- _Task to complete_
Among the records below, how many lines contain "input"? State the number and nothing more.

Collection entries:
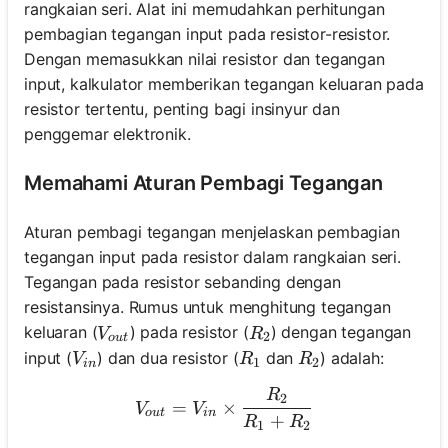
rangkaian seri. Alat ini memudahkan perhitungan
pembagian tegangan input pada resistor-resistor.
Dengan memasukkan nilai resistor dan tegangan
input, kalkulator memberikan tegangan keluaran pada
resistor tertentu, penting bagi insinyur dan
penggemar elektronik.
Memahami Aturan Pembagi Tegangan
Aturan pembagi tegangan menjelaskan pembagian
tegangan input pada resistor dalam rangkaian seri.
Tegangan pada resistor sebanding dengan
resistansinya. Rumus untuk menghitung tegangan
V_{out}
R_2
keluaran (
) pada resistor (
) dengan tegangan
V
R
2
o
u
t
V_{in}
R_1
R_2
input (
) dan dua resistor (
dan
) adalah:
V
R
R
1
2
in
R
V_{out} = V_{in} \times
2
=
×
V
V
o
u
t
in
+
R
R
1
2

- _Solution to the exercise_
4